Assessed value (AV) represents 50% of the property’s estimated True Cash Value - not 50% of the sale price.  The Taxable Value (TV) is the lesser of the “Capped Value” or the State Equalized Value (SEV).  To calculate the capped value use the mathematical formula of Capped Value = prior year TV – losses x inflation rate multiplier + additions where losses reflect “construction demolition” and additions reflect “new construction”.  The inflation rate is determined by the State annually and is noted on the “Assessment Change Notice” for the current year.  Municipal millage rates are applied to the current Taxable Value to calculate the current years property tax.  There may also be an administration fee added to the tax bill.
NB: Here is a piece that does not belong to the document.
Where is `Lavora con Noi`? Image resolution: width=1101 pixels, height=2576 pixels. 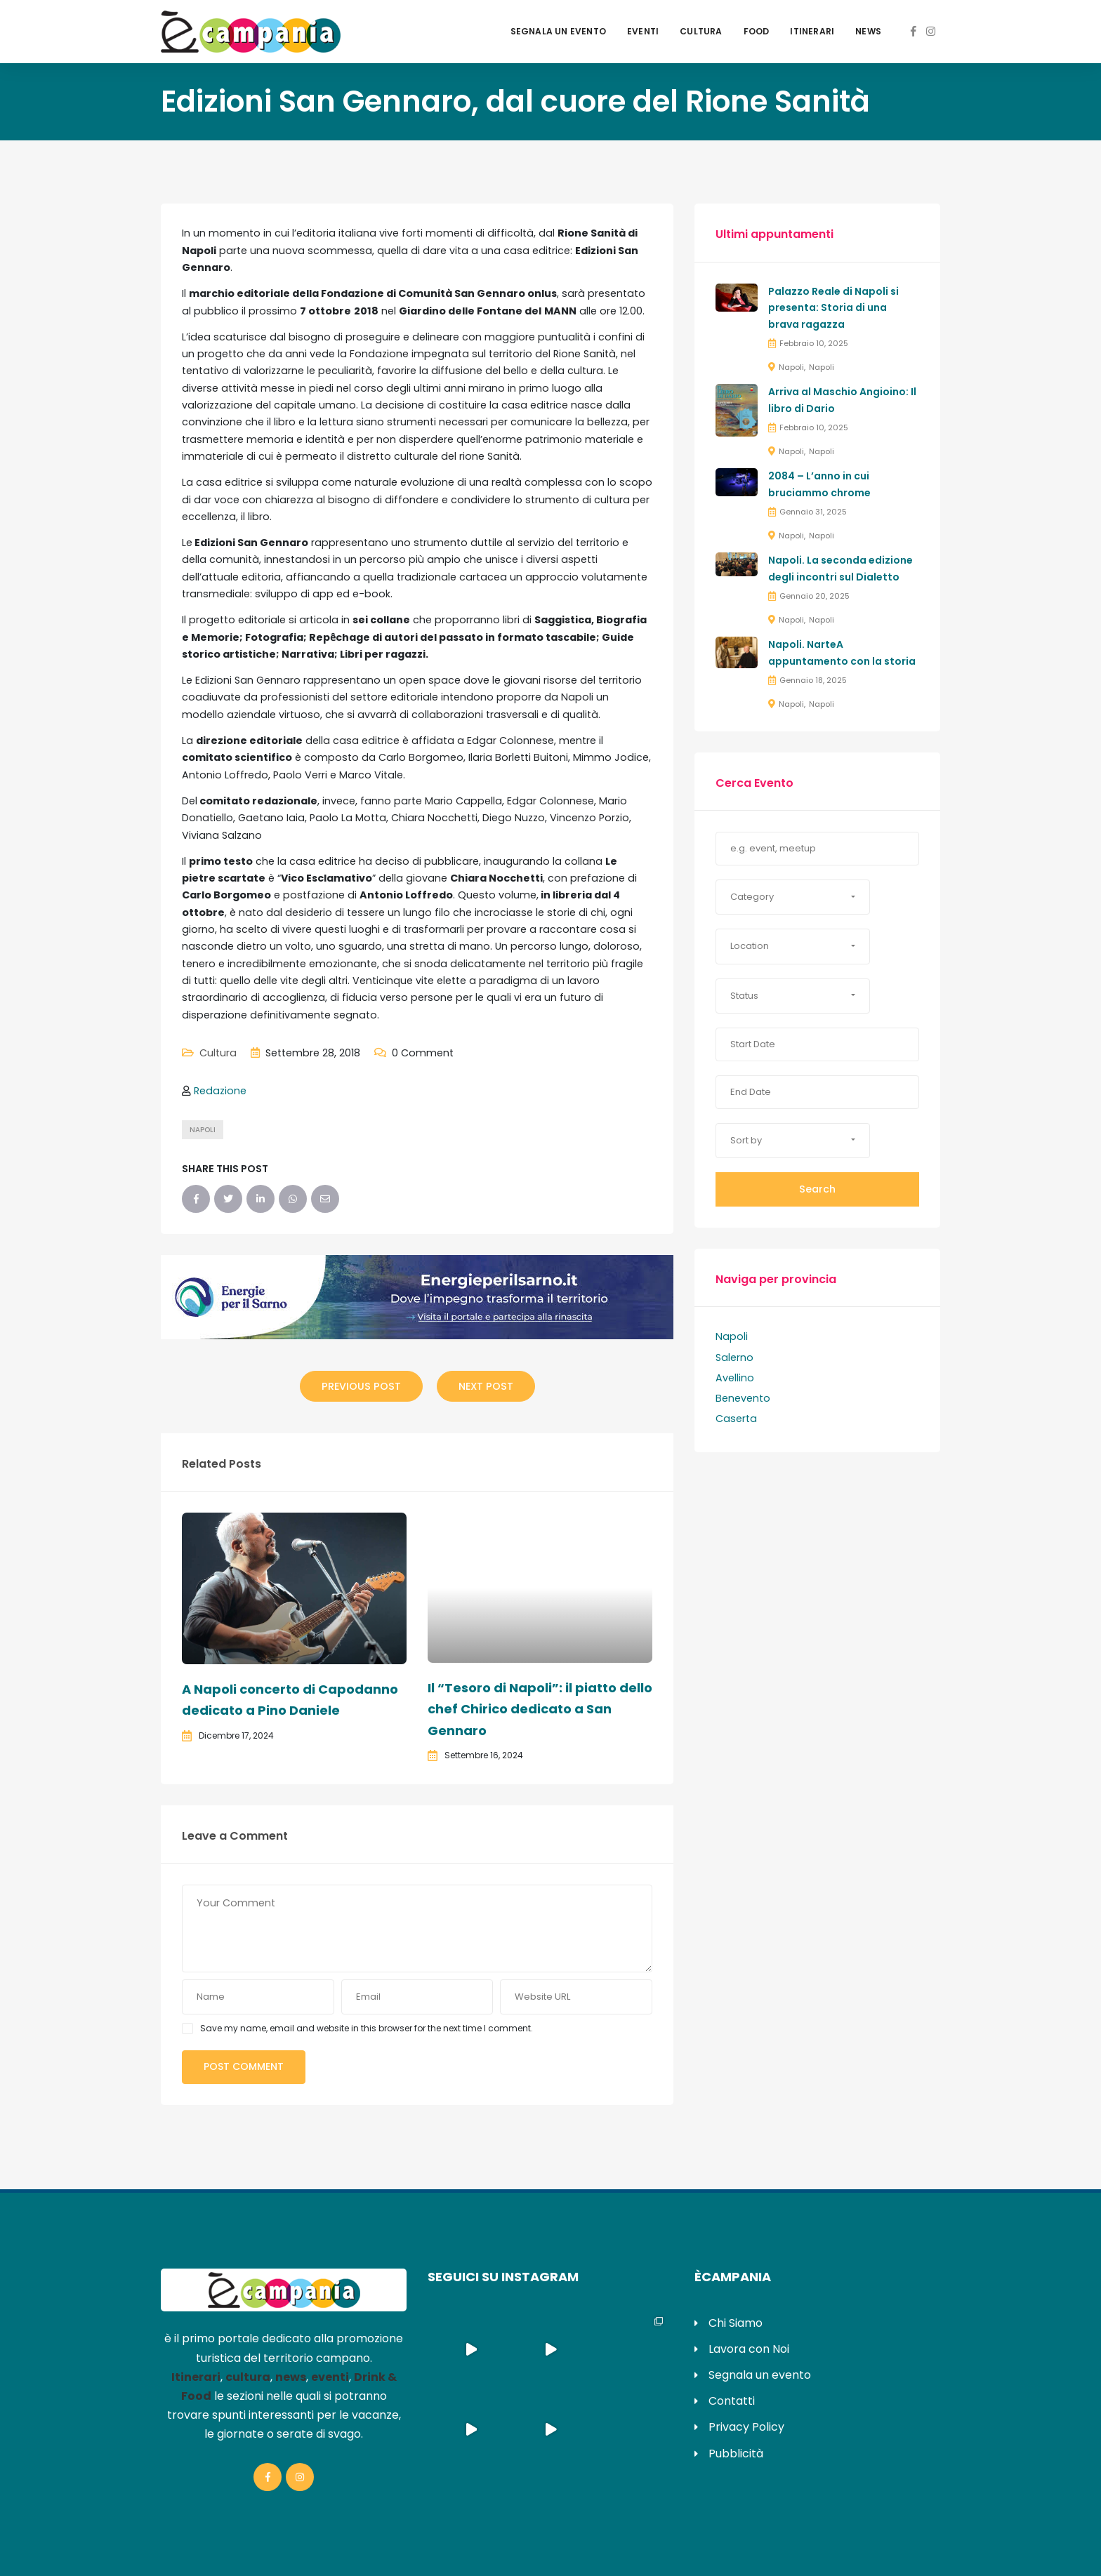 Lavora con Noi is located at coordinates (748, 2349).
If the property owner disagrees with the Assessed Value on the Notice, they may appeal to the March Board of Review.  The meeting dates and times are listed on the Assessment Change Notice.  The March Board of Review does not have the authority to change Taxable Value unless a reduction is made to the Assessed Value that would affect the Taxable Value.  The July and December Boards or Review do not have the authority to hear valuation appeals.

1994 Proposal A

On March 15, 1994, Michigan voters approved the constitutional amendment known as Proposal A which was designed to limit the growth in property taxes by the Consumer Price Index (CPI) until ownership in the property was transferred. Prior to Proposal A, property taxes were based on the SEV or assessed value of your property. Generally speaking, under the protection of Proposal A, increases in property taxes are limited to the rate of inflation or 5% whichever is less. (It is the taxable value that is impacted by the limited inflation rate.)  Exceptions include transfers of ownership, new or demoed construction, and changes in millage rates. For 2024, the rate of inflation is 5%.